Saved data entries:

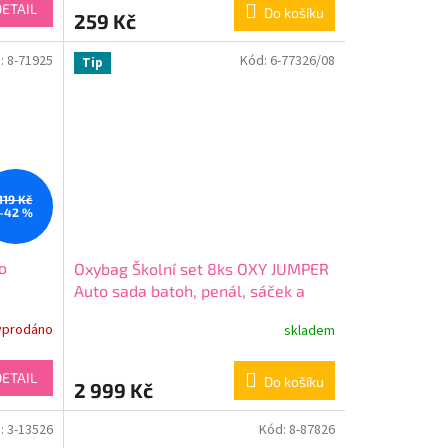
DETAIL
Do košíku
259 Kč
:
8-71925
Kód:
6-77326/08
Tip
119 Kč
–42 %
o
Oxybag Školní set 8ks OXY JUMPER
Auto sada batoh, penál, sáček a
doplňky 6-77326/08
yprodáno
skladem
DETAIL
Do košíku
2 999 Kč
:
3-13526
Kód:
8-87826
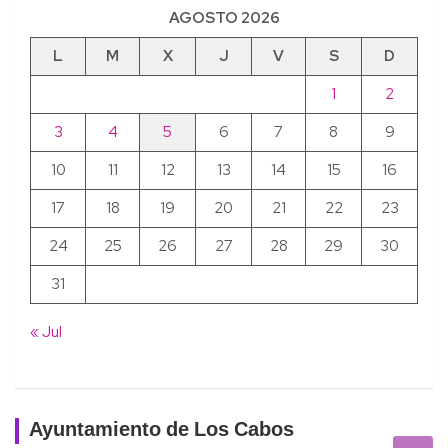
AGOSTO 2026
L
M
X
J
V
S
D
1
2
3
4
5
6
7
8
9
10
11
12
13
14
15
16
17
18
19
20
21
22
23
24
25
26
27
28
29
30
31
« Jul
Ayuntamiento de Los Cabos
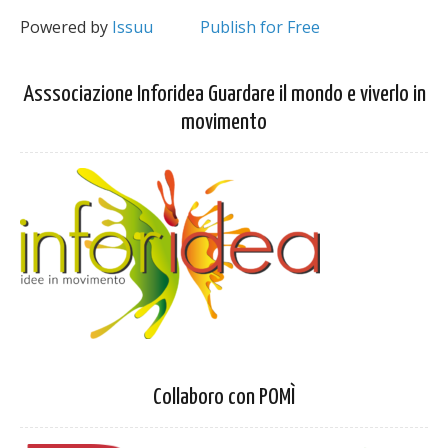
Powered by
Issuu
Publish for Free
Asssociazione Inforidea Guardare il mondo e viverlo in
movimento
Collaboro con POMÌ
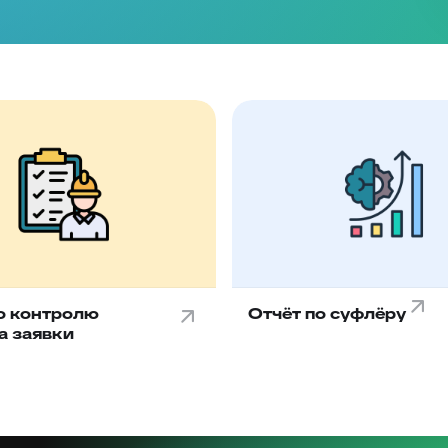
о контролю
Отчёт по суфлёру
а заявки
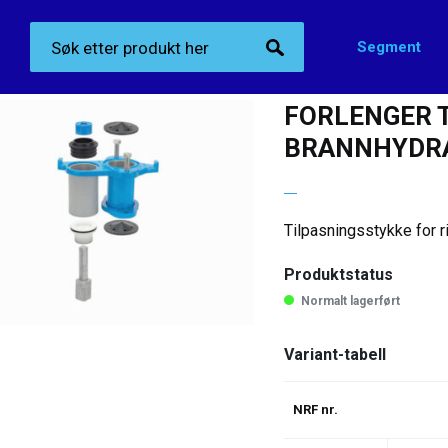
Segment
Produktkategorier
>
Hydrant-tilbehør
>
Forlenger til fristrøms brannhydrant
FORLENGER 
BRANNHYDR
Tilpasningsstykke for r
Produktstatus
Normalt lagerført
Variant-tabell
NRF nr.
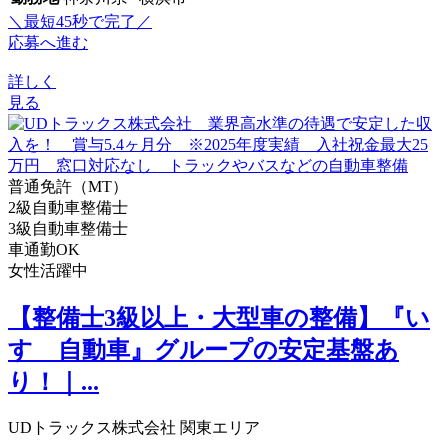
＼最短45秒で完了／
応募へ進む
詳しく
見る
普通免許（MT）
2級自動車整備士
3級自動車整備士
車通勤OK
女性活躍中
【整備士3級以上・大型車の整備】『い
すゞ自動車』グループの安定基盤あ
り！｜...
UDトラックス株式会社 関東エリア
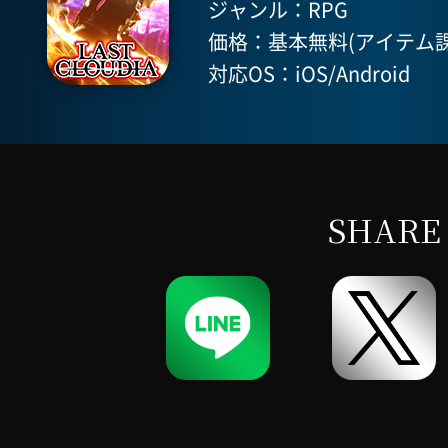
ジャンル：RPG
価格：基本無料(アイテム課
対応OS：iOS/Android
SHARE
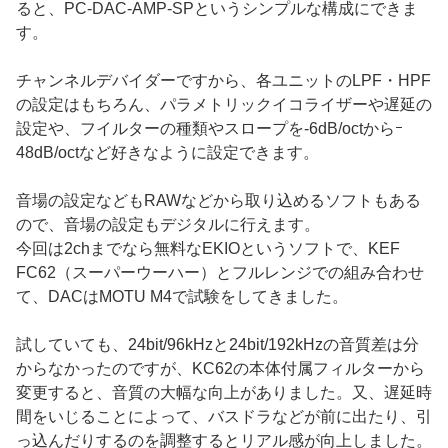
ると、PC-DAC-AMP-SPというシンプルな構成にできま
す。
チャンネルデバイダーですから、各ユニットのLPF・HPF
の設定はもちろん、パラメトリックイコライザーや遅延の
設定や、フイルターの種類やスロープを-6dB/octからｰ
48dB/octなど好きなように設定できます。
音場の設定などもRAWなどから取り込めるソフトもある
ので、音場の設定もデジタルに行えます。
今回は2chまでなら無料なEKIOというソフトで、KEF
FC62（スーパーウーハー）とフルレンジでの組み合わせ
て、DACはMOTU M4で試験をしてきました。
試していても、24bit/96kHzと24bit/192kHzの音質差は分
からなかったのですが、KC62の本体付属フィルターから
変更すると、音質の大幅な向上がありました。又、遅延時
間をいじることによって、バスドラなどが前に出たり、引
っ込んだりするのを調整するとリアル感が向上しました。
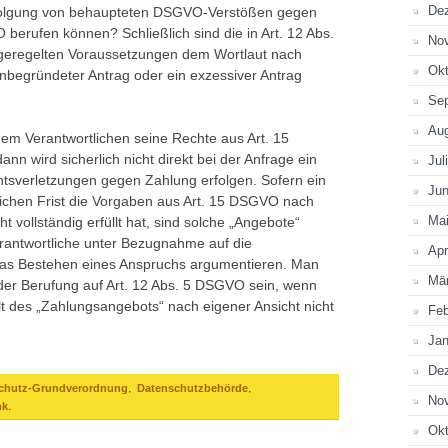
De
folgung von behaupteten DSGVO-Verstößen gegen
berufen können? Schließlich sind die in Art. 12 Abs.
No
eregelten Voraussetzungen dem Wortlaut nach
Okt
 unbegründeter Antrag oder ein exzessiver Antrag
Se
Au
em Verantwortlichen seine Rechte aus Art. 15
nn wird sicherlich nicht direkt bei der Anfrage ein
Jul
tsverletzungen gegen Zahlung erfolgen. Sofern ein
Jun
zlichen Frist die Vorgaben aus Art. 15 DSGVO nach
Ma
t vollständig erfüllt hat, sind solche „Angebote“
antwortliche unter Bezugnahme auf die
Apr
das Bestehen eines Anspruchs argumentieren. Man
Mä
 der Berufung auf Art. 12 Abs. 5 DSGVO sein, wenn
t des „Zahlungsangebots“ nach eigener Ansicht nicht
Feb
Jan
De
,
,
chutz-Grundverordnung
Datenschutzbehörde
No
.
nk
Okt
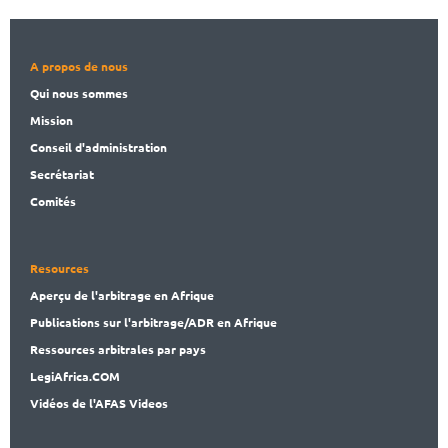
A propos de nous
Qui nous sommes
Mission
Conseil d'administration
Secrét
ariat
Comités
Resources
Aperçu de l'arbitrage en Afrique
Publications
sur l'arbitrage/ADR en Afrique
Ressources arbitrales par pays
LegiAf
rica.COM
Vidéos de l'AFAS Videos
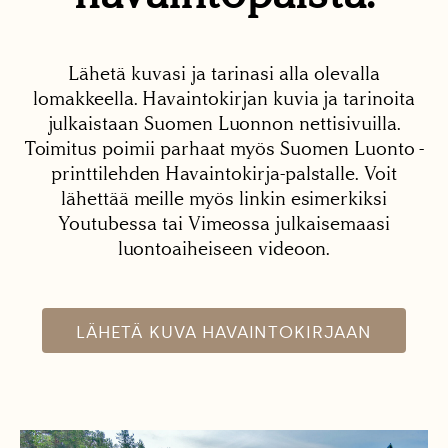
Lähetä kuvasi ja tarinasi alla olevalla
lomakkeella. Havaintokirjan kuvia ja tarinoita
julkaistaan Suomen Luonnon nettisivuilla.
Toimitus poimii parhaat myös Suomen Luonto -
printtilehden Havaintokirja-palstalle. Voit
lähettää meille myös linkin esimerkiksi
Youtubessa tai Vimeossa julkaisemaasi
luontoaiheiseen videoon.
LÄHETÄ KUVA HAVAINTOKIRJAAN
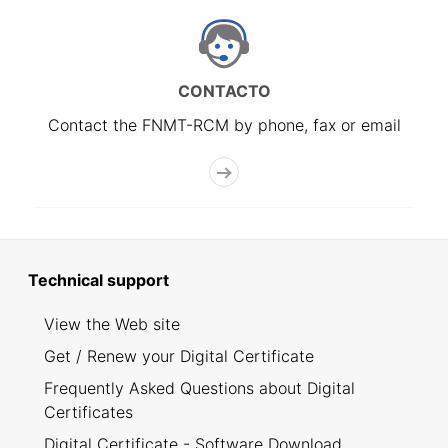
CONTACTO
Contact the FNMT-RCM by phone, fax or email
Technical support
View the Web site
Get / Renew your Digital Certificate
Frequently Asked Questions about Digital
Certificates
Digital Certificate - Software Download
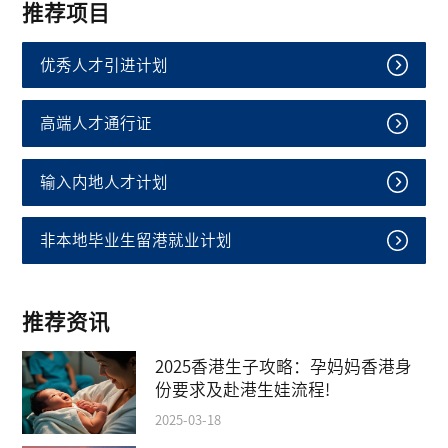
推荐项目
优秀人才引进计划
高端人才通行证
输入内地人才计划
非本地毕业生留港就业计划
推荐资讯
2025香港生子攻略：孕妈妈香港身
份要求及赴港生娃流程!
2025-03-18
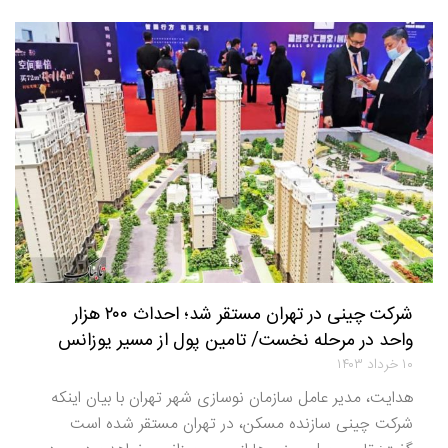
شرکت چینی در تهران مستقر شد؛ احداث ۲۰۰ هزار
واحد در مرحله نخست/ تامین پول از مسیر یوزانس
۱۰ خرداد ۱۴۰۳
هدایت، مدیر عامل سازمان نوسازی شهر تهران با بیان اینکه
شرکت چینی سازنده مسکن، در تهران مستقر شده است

__Your assignment__.
The entries above must be restated exactly in the answer, and the pictures left out.

__Output below__.
DETAIL
Do košíku
259 Kč
:
8-71925
Kód:
6-77326/08
Tip
119 Kč
–42 %
o
Oxybag Školní set 8ks OXY JUMPER
Auto sada batoh, penál, sáček a
doplňky 6-77326/08
yprodáno
skladem
DETAIL
Do košíku
2 999 Kč
:
3-13526
Kód:
8-87826
AGOSTO 2026
L
M
X
J
V
S
D
1
2
3
4
5
6
7
8
9
10
11
12
13
14
15
16
17
18
19
20
21
22
23
24
25
26
27
28
29
30
31
« Jul
Ayuntamiento de Los Cabos
Powered by
Issuu
Publish for Free
Asssociazione Inforidea Guardare il mondo e viverlo in
movimento
Collaboro con POMÌ
о контролю
Отчёт по суфлёру
а заявки
Segment
Produktkategorier
>
Hydrant-tilbehør
>
Forlenger til fristrøms brannhydrant
FORLENGER 
BRANNHYDR
Tilpasningsstykke for r
Produktstatus
Normalt lagerført
Variant-tabell
NRF nr.
＼最短45秒で完了／
応募へ進む
詳しく
見る
普通免許（MT）
2級自動車整備士
3級自動車整備士
車通勤OK
女性活躍中
【整備士3級以上・大型車の整備】『い
すゞ自動車』グループの安定基盤あ
り！｜...
UDトラックス株式会社 関東エリア
ジャンル：RPG
価格：基本無料(アイテム課
対応OS：iOS/Android
SHARE
ると、PC-DAC-AMP-SPというシンプルな構成にできま
す。
チャンネルデバイダーですから、各ユニットのLPF・HPF
の設定はもちろん、パラメトリックイコライザーや遅延の
設定や、フイルターの種類やスロープを-6dB/octからｰ
48dB/octなど好きなように設定できます。
音場の設定などもRAWなどから取り込めるソフトもある
ので、音場の設定もデジタルに行えます。
今回は2chまでなら無料なEKIOというソフトで、KEF
FC62（スーパーウーハー）とフルレンジでの組み合わせ
て、DACはMOTU M4で試験をしてきました。
試していても、24bit/96kHzと24bit/192kHzの音質差は分
からなかったのですが、KC62の本体付属フィルターから
変更すると、音質の大幅な向上がありました。又、遅延時
間をいじることによって、バスドラなどが前に出たり、引
っ込んだりするのを調整するとリアル感が向上しました。
De
folgung von behaupteten DSGVO-Verstößen gegen
berufen können? Schließlich sind die in Art. 12 Abs.
No
eregelten Voraussetzungen dem Wortlaut nach
Okt
 unbegründeter Antrag oder ein exzessiver Antrag
Se
Au
em Verantwortlichen seine Rechte aus Art. 15
nn wird sicherlich nicht direkt bei der Anfrage ein
Jul
tsverletzungen gegen Zahlung erfolgen. Sofern ein
Jun
zlichen Frist die Vorgaben aus Art. 15 DSGVO nach
Ma
t vollständig erfüllt hat, sind solche „Angebote“
antwortliche unter Bezugnahme auf die
Apr
das Bestehen eines Anspruchs argumentieren. Man
Mä
 der Berufung auf Art. 12 Abs. 5 DSGVO sein, wenn
t des „Zahlungsangebots“ nach eigener Ansicht nicht
Feb
Jan
De
,
,
chutz-Grundverordnung
Datenschutzbehörde
No
.
nk
Okt
A propos de nous
Qui nous sommes
Mission
Conseil d'administration
Secrét
ariat
Comités
Resources
Aperçu de l'arbitrage en Afrique
Publications
sur l'arbitrage/ADR en Afrique
Ressources arbitrales par pays
LegiAf
rica.COM
Vidéos de l'AFAS Videos
Lähetä kuvasi ja tarinasi alla olevalla
lomakkeella. Havaintokirjan kuvia ja tarinoita
julkaistaan Suomen Luonnon nettisivuilla.
Toimitus poimii parhaat myös Suomen Luonto -
printtilehden Havaintokirja-palstalle. Voit
lähettää meille myös linkin esimerkiksi
Youtubessa tai Vimeossa julkaisemaasi
luontoaiheiseen videoon.
LÄHETÄ KUVA HAVAINTOKIRJAAN
CONTACTO
Contact the FNMT-RCM by phone, fax or email
Technical support
View the Web site
Get / Renew your Digital Certificate
Frequently Asked Questions about Digital
Certificates
Digital Certificate - Software Download
推荐项目
优秀人才引进计划
高端人才通行证
输入内地人才计划
非本地毕业生留港就业计划
推荐资讯
2025香港生子攻略：孕妈妈香港身
份要求及赴港生娃流程!
2025-03-18
شرکت چینی در تهران مستقر شد؛ احداث ۲۰۰ هزار
واحد در مرحله نخست/ تامین پول از مسیر یوزانس
۱۰ خرداد ۱۴۰۳
هدایت، مدیر عامل سازمان نوسازی شهر تهران با بیان اینکه
شرکت چینی سازنده مسکن، در تهران مستقر شده است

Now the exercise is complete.